In the therapy room, I often see this moment of recognition. A client will be talking about something completely ordinary—a work meeting, a fight with their partner—and suddenly their chest tightens or their eyes well up. On the surface, it looks like they’re just upset about the meeting or the argument. But what’s really happening is that the present moment has pressed against an old bruise. The criticism from a boss feels like the disapproval they grew up with. The silence after a fight with their partner echoes the abandonment they once felt as a child. Their body knows this isn’t just about today—it’s about what’s been buried for years.
And in that moment, the healing begins—not because they forced it, but because they finally gave it space to surface.

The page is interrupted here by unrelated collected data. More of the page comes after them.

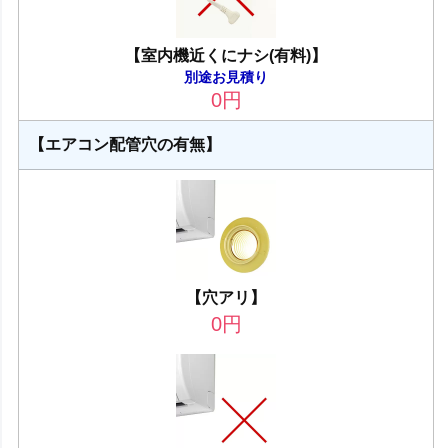
【室内機近くにナシ(有料)】
別途お見積り
0
円
【エアコン配管穴の有無】
【穴アリ】
0
円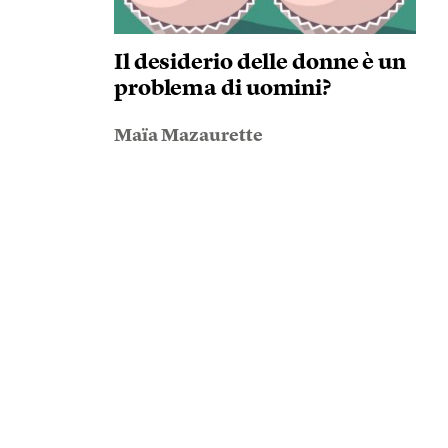
Il desiderio delle donne è un
problema di uomini?
Maïa Mazaurette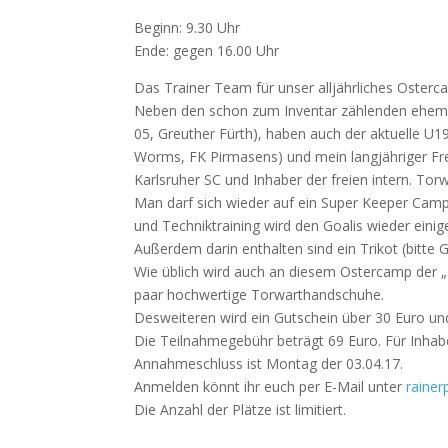
Beginn: 9.30 Uhr
Ende: gegen 16.00 Uhr
Das Trainer Team für unser alljährliches Oster
Neben den schon zum Inventar zählenden ehemali
05, Greuther Fürth), haben auch der aktuelle U
Worms, FK Pirmasens) und mein langjähriger Fr
Karlsruher SC und Inhaber der freien intern. To
Man darf sich wieder auf ein Super Keeper Camp
und Techniktraining wird den Goalis wieder eini
Außerdem darin enthalten sind ein Trikot (bitt
Wie üblich wird auch an diesem Ostercamp der „El
paar hochwertige Torwarthandschuhe.
Desweiteren wird ein Gutschein über 30 Euro und
Die Teilnahmegebühr beträgt 69 Euro. Für Inhabe
Annahmeschluss ist Montag der 03.04.17.
Anmelden könnt ihr euch per E-Mail unter
raine
Die Anzahl der Plätze ist limitiert.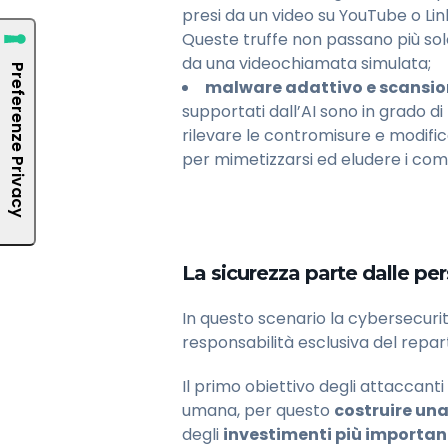
presi da un video su YouTube o Lin
Queste truffe non passano più sol
da una videochiamata simulata;
malware adattivo e scansi
supportati dall’AI sono in grado di 
rilevare le contromisure e modific
per mimetizzarsi ed eludere i comu
La sicurezza parte dalle pe
In questo scenario la cybersecuri
responsabilità esclusiva del repart
Il primo obiettivo degli attaccanti 
umana, per questo
costruire una
degli
investimenti più importan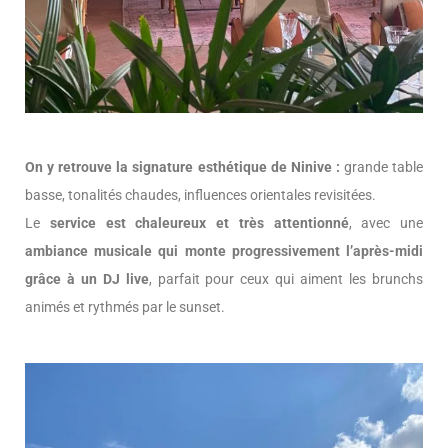
On y retrouve la signature esthétique de Ninive :
grande table
basse, tonalités chaudes, influences orientales revisitées.
Le
service est chaleureux et très attentionné
, avec une
ambiance musicale qui monte progressivement l’après-midi
grâce à un DJ live
, parfait pour ceux qui aiment les brunchs
animés et rythmés par le sunset.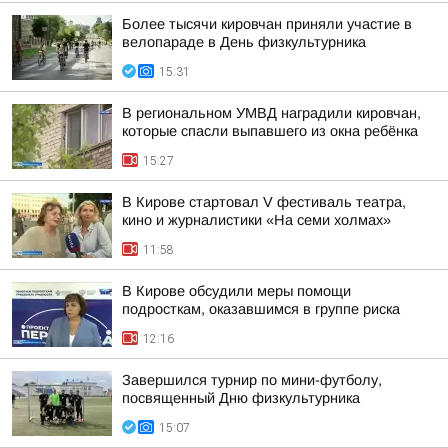
Более тысячи кировчан приняли участие в
велопараде в День физкультурника
15:31
В региональном УМВД наградили кировчан,
которые спасли выпавшего из окна ребёнка
15:27
В Кирове стартовал V фестиваль театра,
кино и журналистики «На семи холмах»
11:58
В Кирове обсудили меры помощи
подросткам, оказавшимся в группе риска
12:16
Завершился турнир по мини-футболу,
посвященный Дню физкультурника
15:07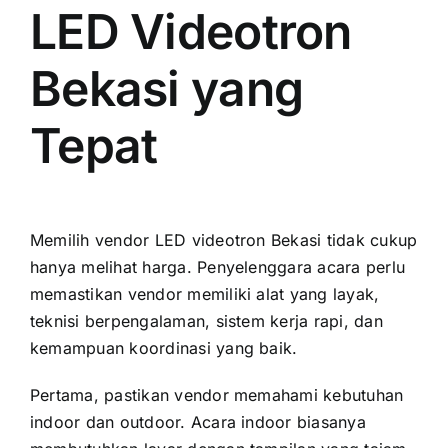
LED Videotron
Bekasi yang
Tepat
Memilih vendor LED videotron Bekasi tidak cukup
hanya melihat harga. Penyelenggara acara perlu
memastikan vendor memiliki alat yang layak,
teknisi berpengalaman, sistem kerja rapi, dan
kemampuan koordinasi yang baik.
Pertama, pastikan vendor memahami kebutuhan
indoor dan outdoor. Acara indoor biasanya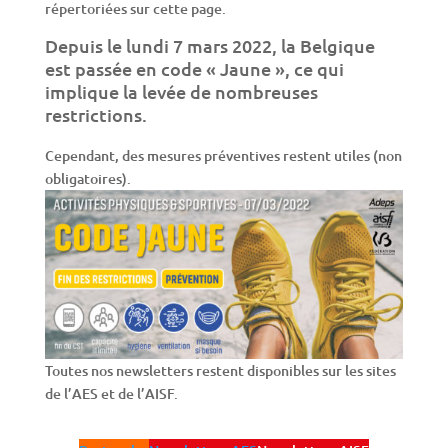
répertoriées sur cette page.
Depuis le lundi 7 mars 2022, la Belgique
est passée en code « Jaune », ce qui
implique la levée de nombreuses
restrictions.
Cependant, des mesures préventives restent utiles (non
obligatoires).
Toutes nos newsletters restent disponibles sur les sites
de l’AES et de l’AISF.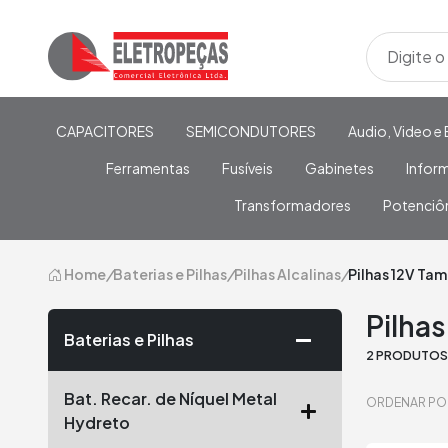
CAPACITORES
SEMICONDUTORES
Audio, Video e 
Ferramentas
Fusíveis
Gabinetes
Infor
Transformadores
Potenciô
Home
/
Baterias e Pilhas
/
Pilhas Alcalinas
/
Pilhas 12V Ta
Pilha
Baterias e Pilhas
2 PRODUTO
Bat. Recar. de Níquel Metal
ORDENAR PO
Hydreto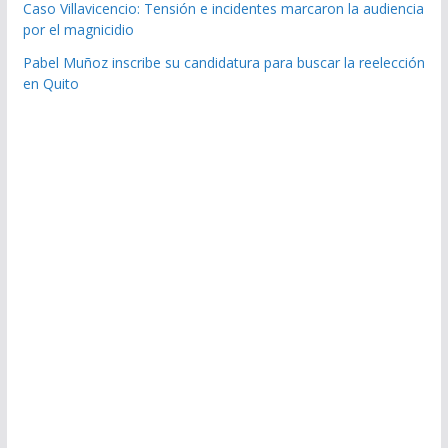
Caso Villavicencio: Tensión e incidentes marcaron la audiencia
por el magnicidio
Pabel Muñoz inscribe su candidatura para buscar la reelección
en Quito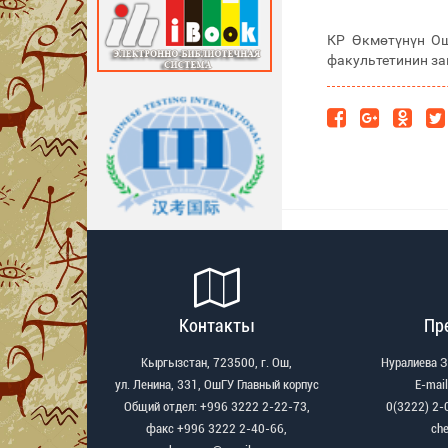
КР Өкмөтүнүн Ош
факультетинин за
Контакты
Пр
Кыргызстан, 723500, г. Ош,
Нуралиева 
ул. Ленина, 331, ОшГУ Главный корпус
Е-mail
Общий отдел: +996 3222 2-22-73,
0(3222) 2-
факс +996 3222 2-40-66,
ch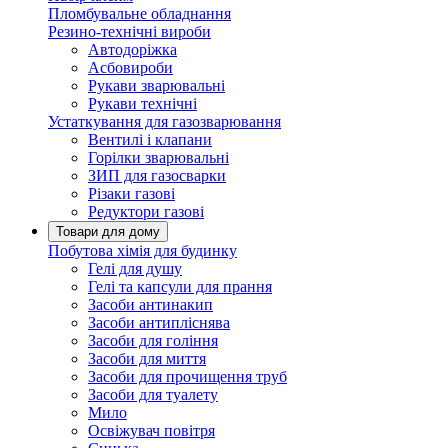
Пломбувальне обладнання
Резино-технічні вироби
Автодоріжка
Асбовироби
Рукави зварювальні
Рукави технічні
Устаткування для газозварювання
Вентилі і клапани
Горілки зварювальні
ЗИП для газосварки
Різаки газові
Редуктори газові
Товари для дому
Побутова хімія для будинку
Гелі для душу
Гелі та капсули для прання
Засоби антинакип
Засоби антипліснява
Засоби для гоління
Засоби для миття
Засоби для прочищення труб
Засоби для туалету
Мило
Освіжувач повітря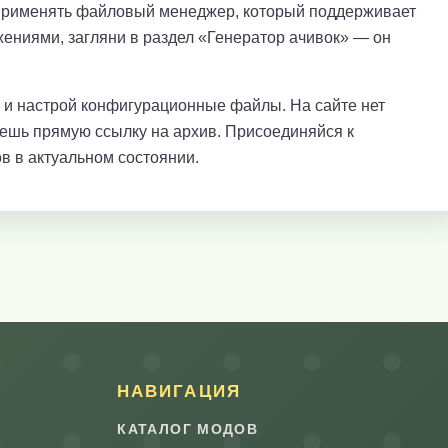
применять файловый менеджер, который поддерживает
ениями, загляни в раздел «Генератор ачивок» — он
е и настрой конфигурационные файлы. На сайте нет
аешь прямую ссылку на архив. Присоединяйся к
в в актуальном состоянии.
НАВИГАЦИЯ
КАТАЛОГ МОДОВ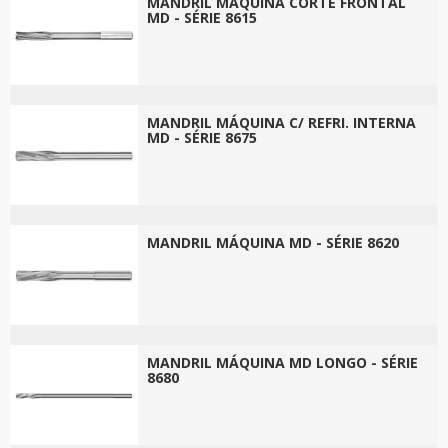
MANDRIL MÁQUINA CORTE FRONTAL
MD - SÉRIE 8615
MANDRIL MÁQUINA C/ REFRI. INTERNA
MD - SÉRIE 8675
MANDRIL MÁQUINA MD - SÉRIE 8620
MANDRIL MÁQUINA MD LONGO - SÉRIE
8680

The body doesn’t want revenge. It wants release. It wants light.
Liberation Practice: Unearthing What You’ve Buried
Journaling – Write as if you’re digging—layer by layer, truth by truth. Don’t worry about polish. Just unearth what’s been hidden.
Movement – Trauma lives in muscle and bone. Walking, stretching, dancing, or yoga can shake loose what you’ve buried deep.
Breathwork – Every exhale is a shovel—clearing space, making room for light.
Therapy & Support – Sometimes we need someone to stand with us as we dig, reminding us we’re not alone.
Final Word
Liberation isn’t about pretending the pain never happened. It’s about unearthing what you’ve buried and allowing light to touch it. Pain may have been too heavy to face before, but now you get to decide: no more burying. It’s time to grow something new.
If you know someone who might benefit from this message, please forward this blog their way. Healing conversations ripple outward—you never know who needs to hear it today.
Pocket Reflection Prompt:
What’s one thing I’ve buried, and what’s one small way I can bring it into the light this week—through words, movement, or connection?